O "funk" supostamente libertário, com a "alegria do povo" combatendo camburões, caveirões e metralhadoras, como se a "ginga popular" fosse uma "arma revolucionária".

Miseráveis sorrindo e contando piadas. Personagens engraçados. Meninas ambiciosas querendo vencer na vida através do rebolado.
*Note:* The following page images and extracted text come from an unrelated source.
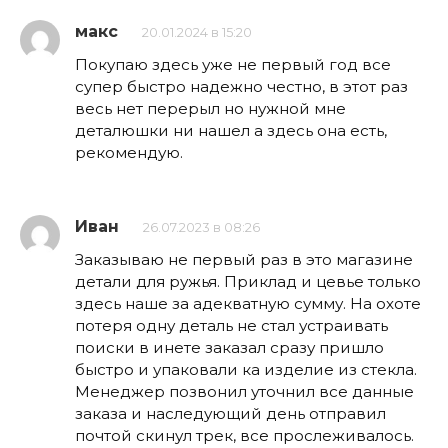
макс
20.01.2024 в 15:20
Покупаю здесь уже не первый год все
супер быстро надежно честно, в этот раз
весь нет перерыл но нужной мне
деталюшки ни нашел а здесь она есть,
рекомендую.
Иван
26.07.2023 в 08:26
Заказываю не первый раз в это магазине
детали для ружья. Приклад и цевье только
здесь наше за адекватную сумму. На охоте
потеря одну деталь не стал устраивать
поиски в инете заказал сразу пришло
быстро и упаковали ка изделие из стекла.
Менеджер позвонил уточнил все данные
заказа и наследующий день отправил
почтой скинул трек, все прослеживалось.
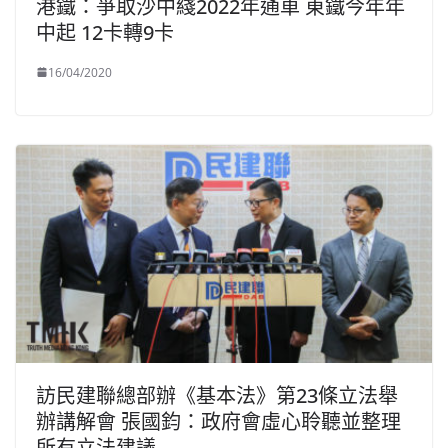
港鐵：爭取沙中綫2022年通車 東鐵今年年
中起 12卡轉9卡
16/04/2020
訪民建聯總部辦《基本法》第23條立法舉
辦講解會 張國鈞：政府會虛心聆聽並整理
所有立法建議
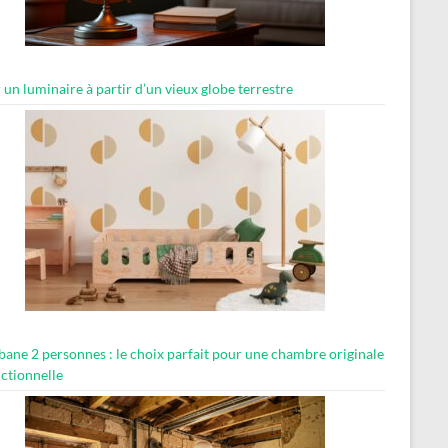
 un luminaire à partir d’un vieux globe terrestre
abane 2 personnes : le choix parfait pour une chambre originale
nctionnelle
Favelas convertidas em estranhos paraísos de casas precariamente construídas e localizadas e onde falta luz, água, asfalto e outras condições de utilidade pública.

Até o malandro que não tem dinheiro para pagar a rodada de bebida alcoólica existe nesse imaginário das "periferias realistas" mais estereotipado do que o das chanchadas da Atlântida e Cinédia.

E aí tem o jogador de futebol feito uma moderna resposta ao atleta grego do Olimpo, o galã pobre, estereotipado em Cauã Reymond, que busca sua "humilde corrida" para o sucesso.

Temos também a glamourização de velhos ídolos cafonas, como melancólicos seresteiros que só queriam "cantar o amor" e eram vaiados, "coitadinhos", como se sua mediocridade significasse alguma genialidade.

Ídolos cafonas que, tadinhos, tiveram canções de amor sofrido censuradas pela ditadura militar e que, com a ajuda "involuntária" da Censura Federal, viraram "guerrilheiros libertários" na visão imaginária e idealista dos intelectuais "bacanas" e "coitados" tipo Paulo César de Araújo e companhia.

E na dramaturgia, o imaginário das esquerdas médias jura que o novelão do "Brasil real" identitário-festivo foi escrito pelos novelistas Karl Marx e Frederic Engels, sob direção-geral de Fidel Castro.

Marx e Engels, segundo esse imaginário, seriam também "autores" de "Xibom Bom Bom", em parceria com Wesley Rangel e Rogério Gaspar, embora a dupla de pensadores "teria dispensado" a inclusão de seus nomes nos créditos autorais.

Com esses brinquedos culturais, o Brasil "lindo" é o Brasil da novela das nove da Rede Globo.

Assim fica fácil a burguesia de centro-direita e a pequena burguesia da esquerda identitária apoiarem Lula.

Desde que Lula deixe de ser o Lula dos sindicatos.

Desde que Lula passe a ser o Rei Momo "esbelto e galântico" (?!?!?!) do Carnaval identitarista.

Desde que Lula vire um cosplay de Dom Pedro II e prometa uma nova "Lei Áurea" que deixe os pobres mais uma vez à deriva, "felizes" na "pobreza linda" nas favelas e na miséria nas ruas sob barracas ou apenas sobre colchões velhos ou panos rasgados.

Nunca foi tão fácil a "boa sociedade" brincar de ser esquerdista, com os brinquedos culturais da direita gurmê, desenhando o Brasil da novela das nove como nação próspera e feliz do Planeta Globo.